Saved data entries
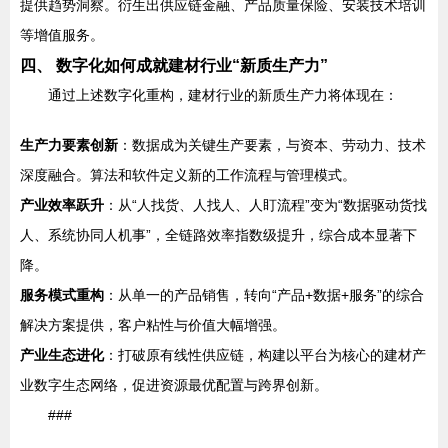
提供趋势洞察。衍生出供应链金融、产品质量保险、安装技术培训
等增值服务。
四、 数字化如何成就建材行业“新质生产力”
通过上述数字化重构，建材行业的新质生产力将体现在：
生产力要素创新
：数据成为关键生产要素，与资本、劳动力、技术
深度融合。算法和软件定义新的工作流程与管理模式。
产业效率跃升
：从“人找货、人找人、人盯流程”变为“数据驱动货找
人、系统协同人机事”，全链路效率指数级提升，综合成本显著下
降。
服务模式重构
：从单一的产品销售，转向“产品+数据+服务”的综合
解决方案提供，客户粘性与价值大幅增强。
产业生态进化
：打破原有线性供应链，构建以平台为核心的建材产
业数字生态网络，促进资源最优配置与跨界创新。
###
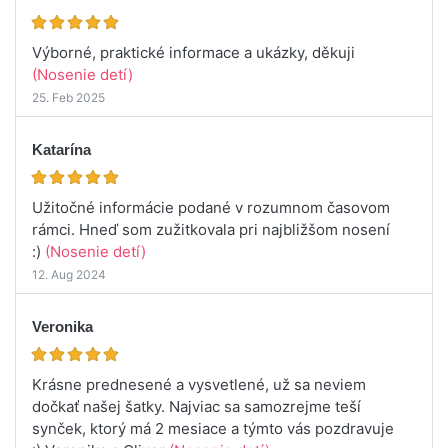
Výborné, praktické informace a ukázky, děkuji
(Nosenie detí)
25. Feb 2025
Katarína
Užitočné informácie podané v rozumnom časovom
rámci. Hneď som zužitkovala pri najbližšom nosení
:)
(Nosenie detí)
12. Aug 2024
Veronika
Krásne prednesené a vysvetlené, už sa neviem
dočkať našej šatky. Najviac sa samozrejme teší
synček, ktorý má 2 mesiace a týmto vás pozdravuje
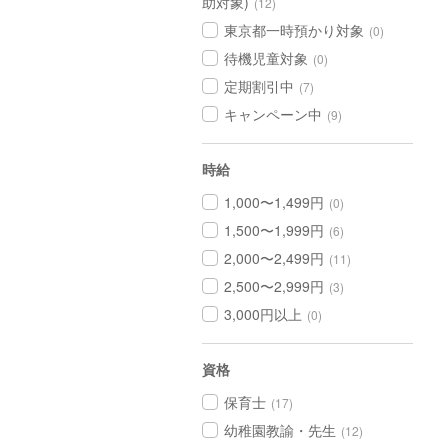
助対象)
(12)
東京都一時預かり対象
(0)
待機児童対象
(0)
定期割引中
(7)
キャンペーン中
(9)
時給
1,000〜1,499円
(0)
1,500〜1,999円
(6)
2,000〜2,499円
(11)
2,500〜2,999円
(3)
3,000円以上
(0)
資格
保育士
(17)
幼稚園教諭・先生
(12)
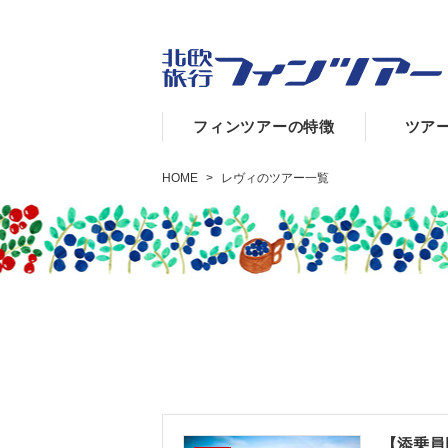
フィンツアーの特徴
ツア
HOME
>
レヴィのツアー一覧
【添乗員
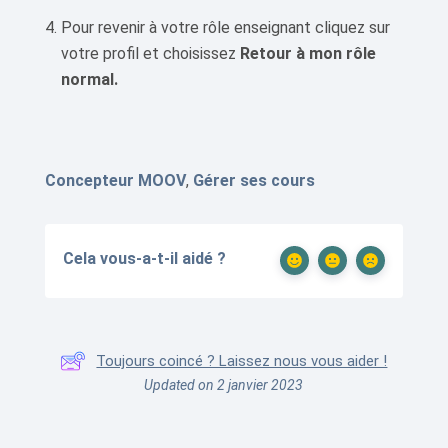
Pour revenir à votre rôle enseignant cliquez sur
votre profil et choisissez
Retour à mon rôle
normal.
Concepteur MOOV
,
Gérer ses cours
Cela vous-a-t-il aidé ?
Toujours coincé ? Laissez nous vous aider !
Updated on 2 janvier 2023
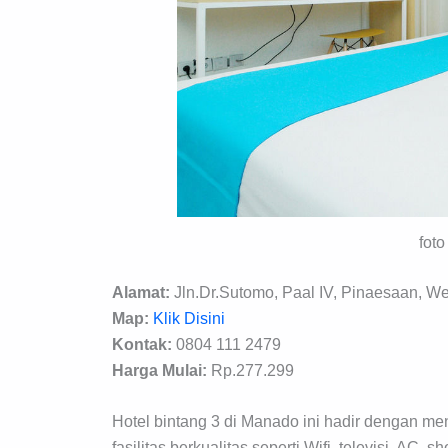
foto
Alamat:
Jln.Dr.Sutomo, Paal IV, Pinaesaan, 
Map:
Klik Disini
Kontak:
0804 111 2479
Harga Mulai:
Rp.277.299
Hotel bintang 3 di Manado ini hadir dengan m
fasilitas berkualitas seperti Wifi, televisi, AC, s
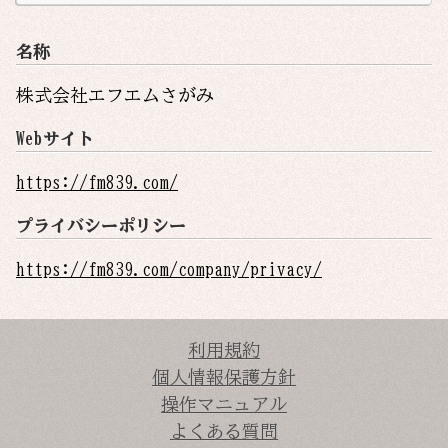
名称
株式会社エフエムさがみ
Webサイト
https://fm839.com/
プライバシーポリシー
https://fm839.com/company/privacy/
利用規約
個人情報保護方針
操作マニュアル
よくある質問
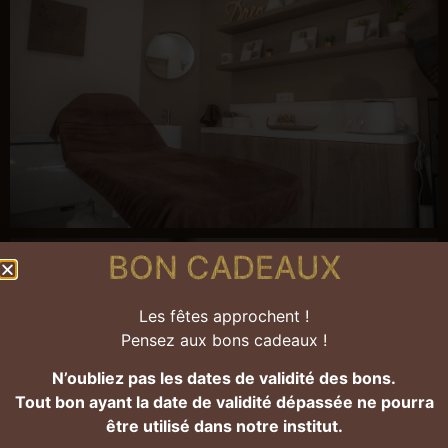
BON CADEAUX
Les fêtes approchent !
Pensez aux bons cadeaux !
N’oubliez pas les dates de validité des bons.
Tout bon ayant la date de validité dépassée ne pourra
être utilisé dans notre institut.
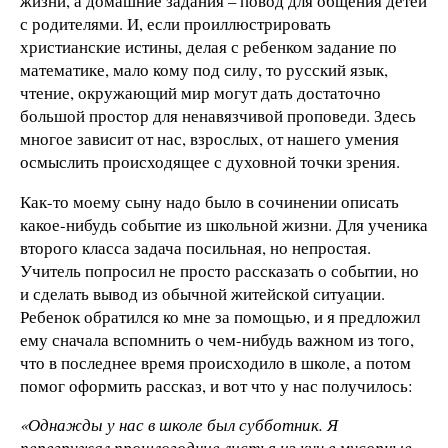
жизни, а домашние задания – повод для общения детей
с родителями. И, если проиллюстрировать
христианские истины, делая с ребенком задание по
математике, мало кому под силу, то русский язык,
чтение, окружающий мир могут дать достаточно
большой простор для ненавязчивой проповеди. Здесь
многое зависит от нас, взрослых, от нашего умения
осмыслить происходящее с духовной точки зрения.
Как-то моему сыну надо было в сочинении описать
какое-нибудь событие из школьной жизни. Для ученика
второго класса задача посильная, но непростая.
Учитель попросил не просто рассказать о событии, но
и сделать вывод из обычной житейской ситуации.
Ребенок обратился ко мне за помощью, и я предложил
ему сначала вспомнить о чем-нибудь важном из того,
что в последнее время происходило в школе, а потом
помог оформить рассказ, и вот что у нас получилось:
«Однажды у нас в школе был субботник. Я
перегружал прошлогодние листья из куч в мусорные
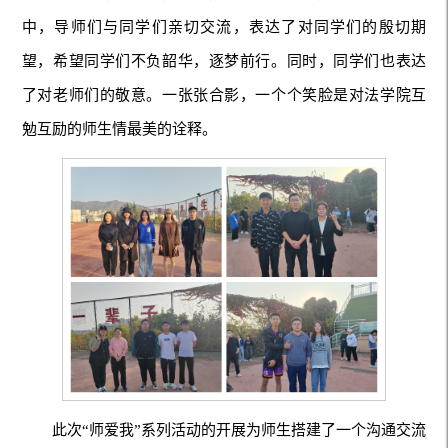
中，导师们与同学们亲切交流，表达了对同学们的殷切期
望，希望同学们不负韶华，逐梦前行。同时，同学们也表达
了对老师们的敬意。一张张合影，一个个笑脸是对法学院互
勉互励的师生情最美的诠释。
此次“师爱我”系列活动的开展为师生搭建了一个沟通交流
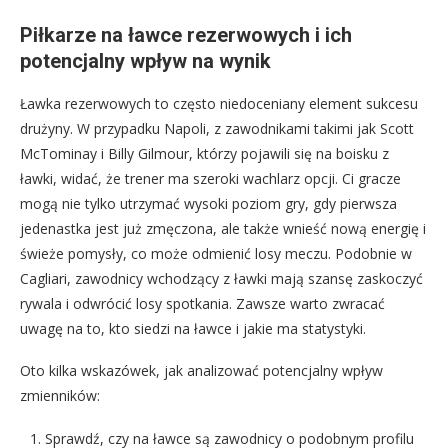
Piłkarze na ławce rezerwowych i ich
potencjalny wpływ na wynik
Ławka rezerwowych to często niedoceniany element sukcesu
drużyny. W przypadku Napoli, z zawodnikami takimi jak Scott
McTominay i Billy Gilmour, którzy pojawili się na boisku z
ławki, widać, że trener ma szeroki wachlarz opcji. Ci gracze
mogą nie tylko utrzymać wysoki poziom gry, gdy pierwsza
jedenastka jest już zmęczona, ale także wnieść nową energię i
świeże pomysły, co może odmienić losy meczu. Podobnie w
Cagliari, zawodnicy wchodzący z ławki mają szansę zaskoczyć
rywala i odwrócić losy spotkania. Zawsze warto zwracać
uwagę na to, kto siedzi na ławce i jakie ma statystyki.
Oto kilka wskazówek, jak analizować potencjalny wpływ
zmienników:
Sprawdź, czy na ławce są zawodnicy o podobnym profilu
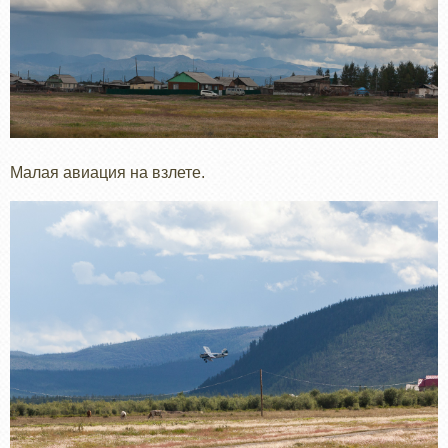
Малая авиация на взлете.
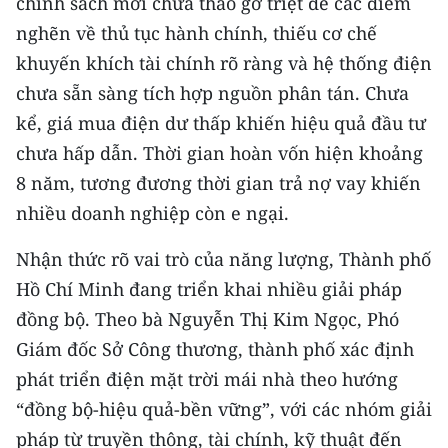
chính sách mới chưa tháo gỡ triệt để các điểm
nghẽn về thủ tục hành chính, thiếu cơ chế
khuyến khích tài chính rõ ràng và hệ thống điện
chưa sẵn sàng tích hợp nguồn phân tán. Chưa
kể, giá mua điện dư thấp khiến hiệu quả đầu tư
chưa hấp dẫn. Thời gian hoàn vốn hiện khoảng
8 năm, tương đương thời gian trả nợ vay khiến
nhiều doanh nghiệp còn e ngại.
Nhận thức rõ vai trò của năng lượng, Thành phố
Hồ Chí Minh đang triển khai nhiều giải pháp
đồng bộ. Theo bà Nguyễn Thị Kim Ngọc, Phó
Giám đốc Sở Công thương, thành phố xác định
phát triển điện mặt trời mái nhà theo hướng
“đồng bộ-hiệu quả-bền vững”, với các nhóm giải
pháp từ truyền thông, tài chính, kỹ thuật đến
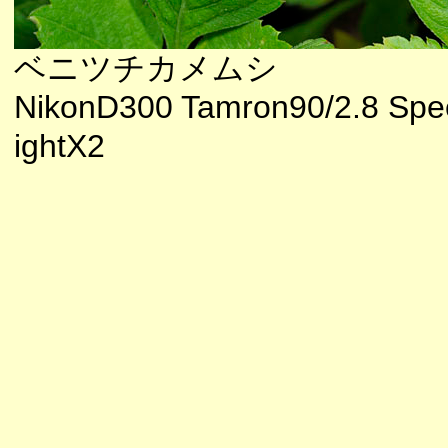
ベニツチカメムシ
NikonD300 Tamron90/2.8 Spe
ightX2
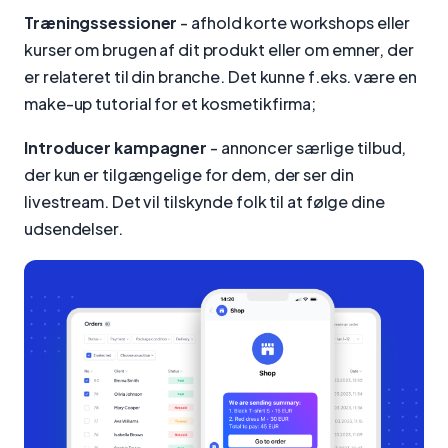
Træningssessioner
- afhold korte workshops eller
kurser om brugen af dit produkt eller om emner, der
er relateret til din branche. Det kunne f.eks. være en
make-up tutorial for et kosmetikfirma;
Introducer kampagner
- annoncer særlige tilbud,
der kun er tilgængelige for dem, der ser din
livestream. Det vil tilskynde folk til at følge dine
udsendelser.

Exercise brief
Each line above where the word "khiến" occurs should be returned in full.

Task answer
kể, giá mua điện dư thấp khiến hiệu quả đầu tư
8 năm, tương đương thời gian trả nợ vay khiến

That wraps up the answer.